Charros de Jalisco – No. 87
- Outfielder
- Born: May 19, 1990 (age 35) Maravatío, Michoacán, Mexico
- Bats: RightThrows: Right
- Stats at Baseball Reference

= José Aguilar (baseball) =

Mexican baseball player (born 1990)

José Juan Aguilar Mendoza (born May 19, 1990) is a Mexican professional baseball outfielder for the Charros de Jalisco of the Mexican League. Aguilar was selected for the Mexico national baseball team at the 2017 World Baseball Classic and 2019 exhibition games against Japan.

==Career==
===Broncos de Reynosa===
On May 11, 2010, Aguilar was assigned to the Broncos de Reynosa of the Mexican League. He played for the Broncos through the 2014 season.

===Leones de Yucatán===
On February 24, 2015, Aguilar was assigned to the Leones de Yucatán. Aguilar did not play in a game in 2020 due to the cancellation of the Mexican League season because of the COVID-19 pandemic.

In 2022, he played in 63 games for Yucatán, batting .276/.365/.346 with 1 home run and 15 RBI. Aguilar won the Mexican League Championship with the Leones in 2022.

===El Águila de Veracruz===
On March 4, 2023, Aguilar was traded to El Águila de Veracruz of the Mexican League for Carlos Stiff Rodríguez. In 74 games for Veracruz, he batted .280/.382/.364 with 4 home runs, 24 RBI, and 7 stolen bases.

===Piratas de Campeche===
On November 21, 2023, Aguilar was selected by the Dorados de Chihuahua in the team's expansion draft. However, on April 11, 2024, he signed with the Piratas de Campeche of the Mexican League. In 29 games for Campeche, he batted .191/.281/.274 with one home run and eight RBI. Aguilar was released on May 27, 2024.
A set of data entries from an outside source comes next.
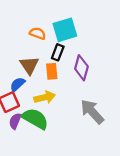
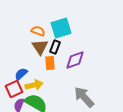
brown triangle: (29, 65) -> (40, 47), moved
purple diamond: (81, 68) -> (75, 60), turned 55
yellow arrow: (45, 97) -> (34, 85), moved

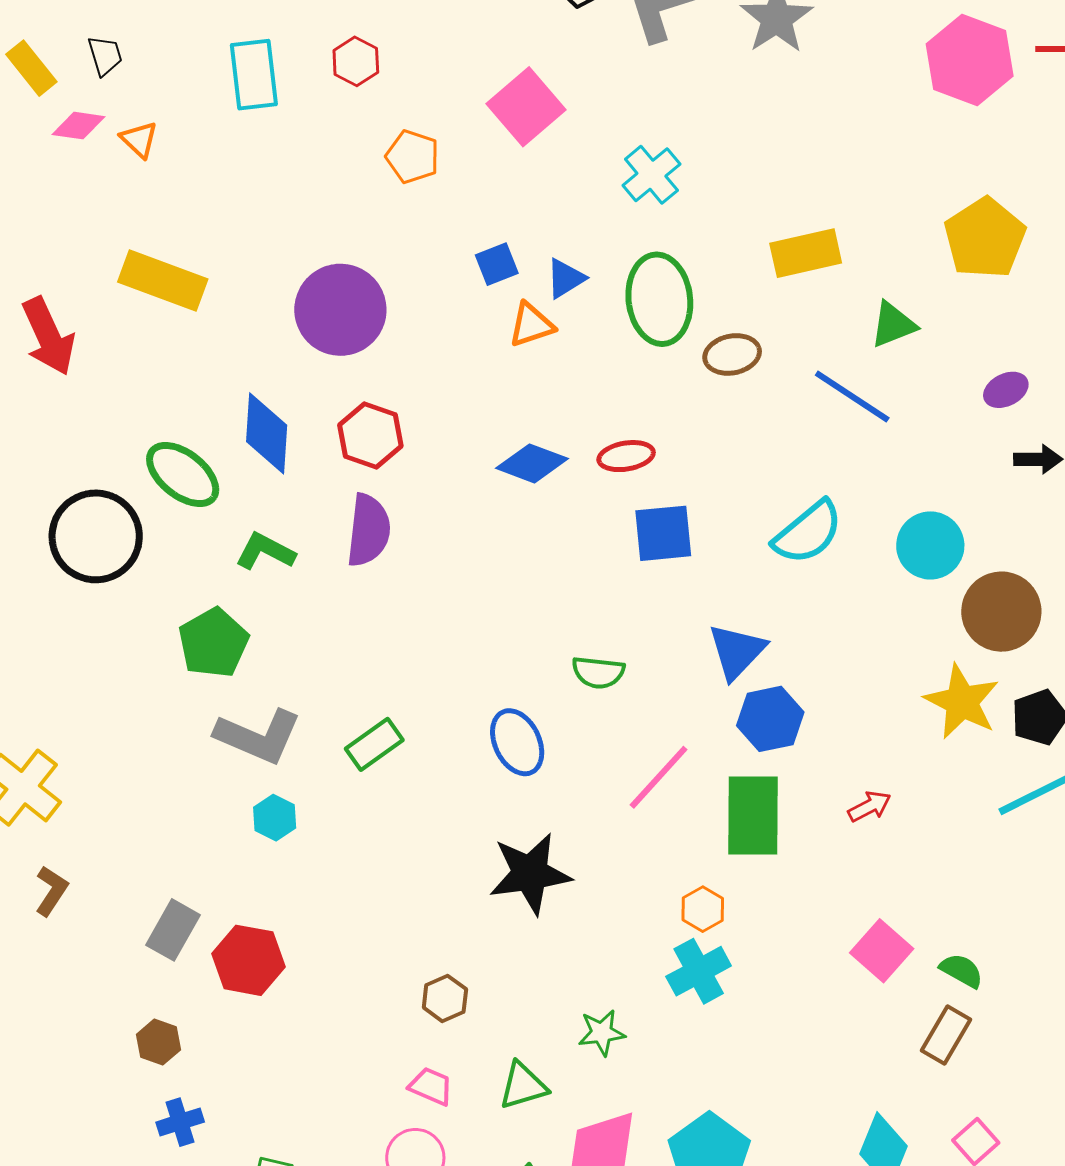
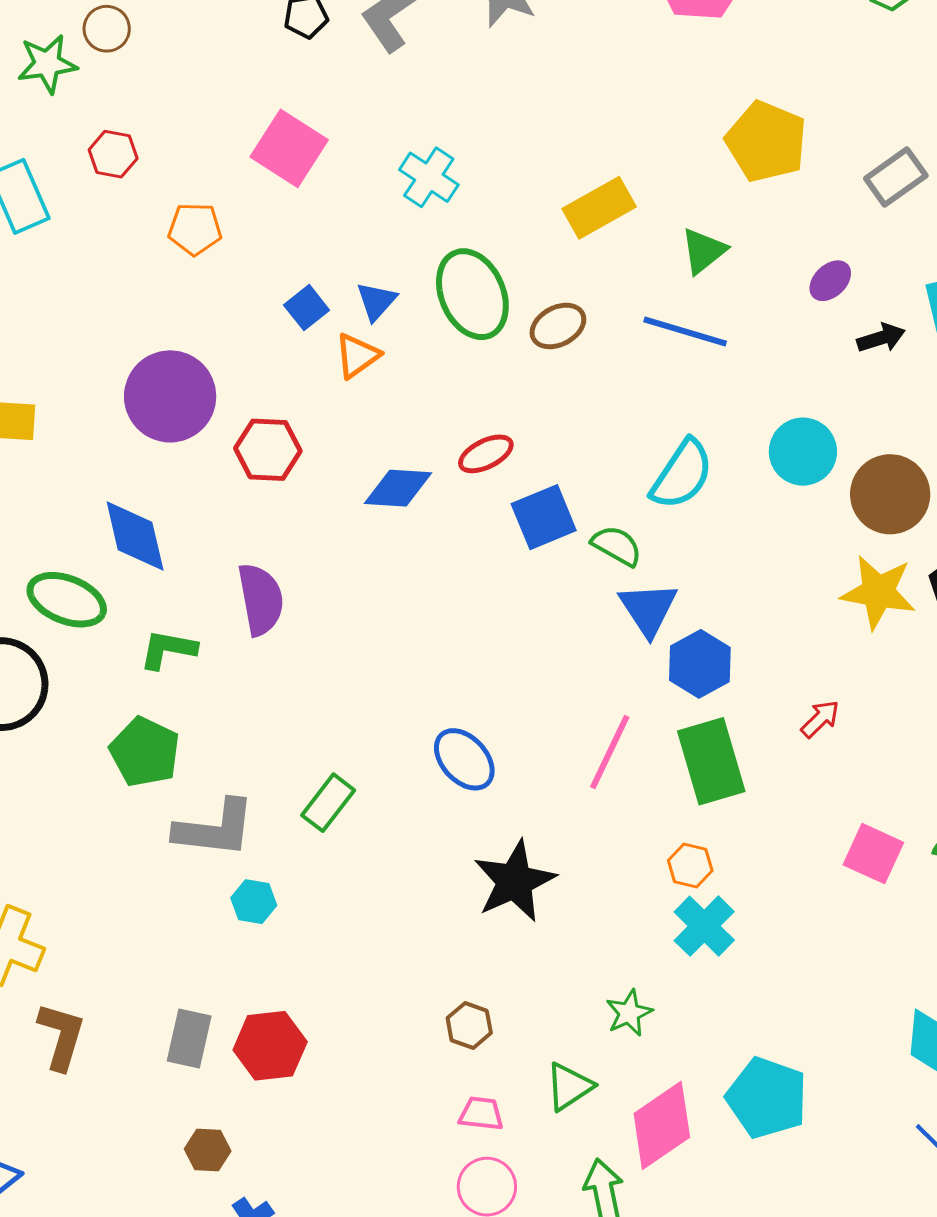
red hexagon: (370, 435) -> (268, 450), moved
green semicircle: (598, 672) -> (617, 546), moved, turned -140
brown L-shape: (51, 891) -> (61, 1036), size x1.4

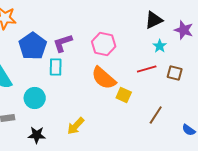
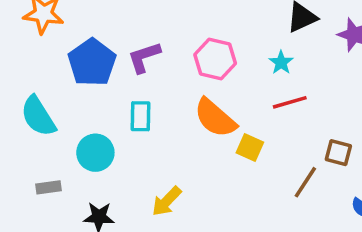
cyan star: (160, 46) -> (281, 62), moved
cyan rectangle: (56, 67) -> (141, 116), moved
brown square: (175, 73) -> (338, 153), moved

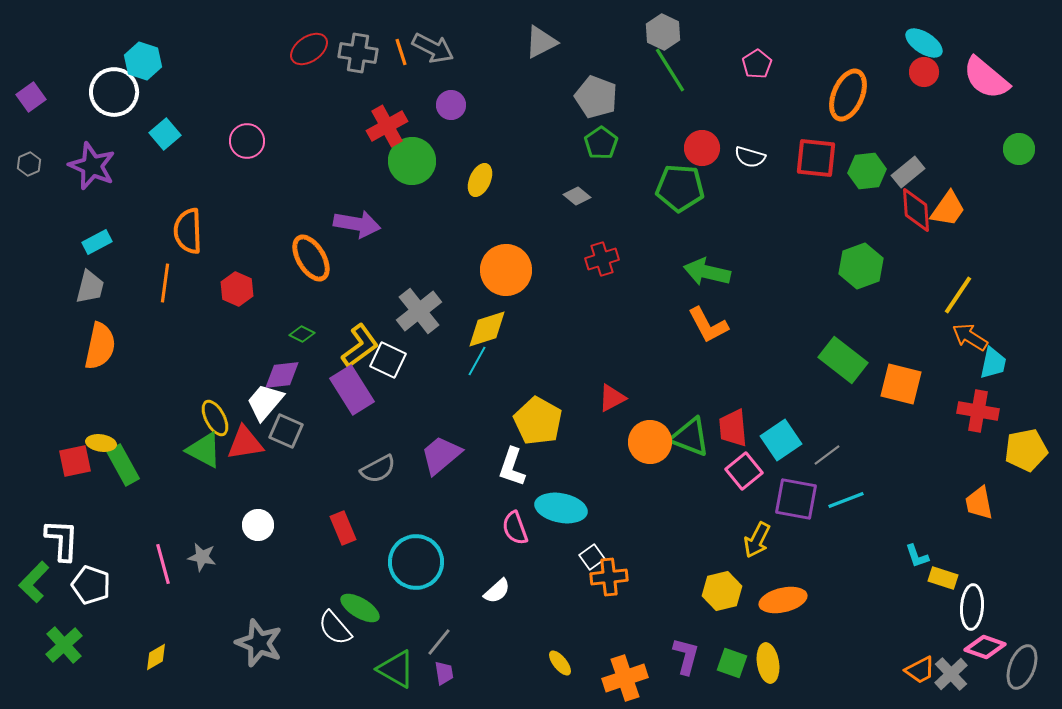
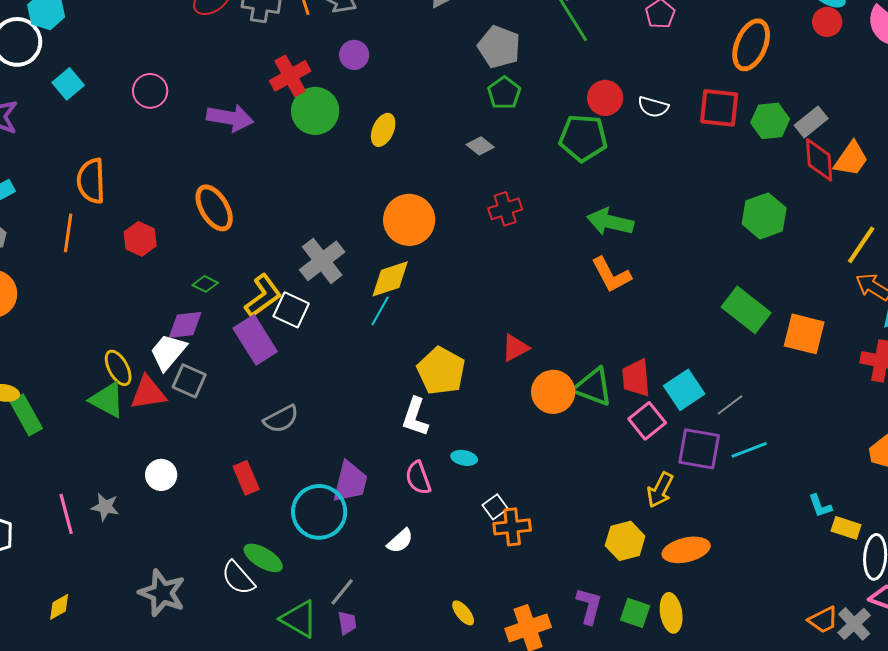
purple arrow: (357, 224) -> (230, 118), moved
purple trapezoid: (441, 455) -> (350, 482), moved, turned 144
cyan ellipse: (561, 508) -> (464, 458), size x0.5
===Saraperos de Saltillo===
On May 31, 2024, Aguilar signed with the Saraperos de Saltillo of the Mexican League. In 36 games for Saltillo, he slashed .305/.437/.390 with two home runs and five RBI.

===Charros de Jalisco===
On October 18, 2024, Aguilar was traded to the Charros de Jalisco of the Mexican League in exchange for Maikel Serrano.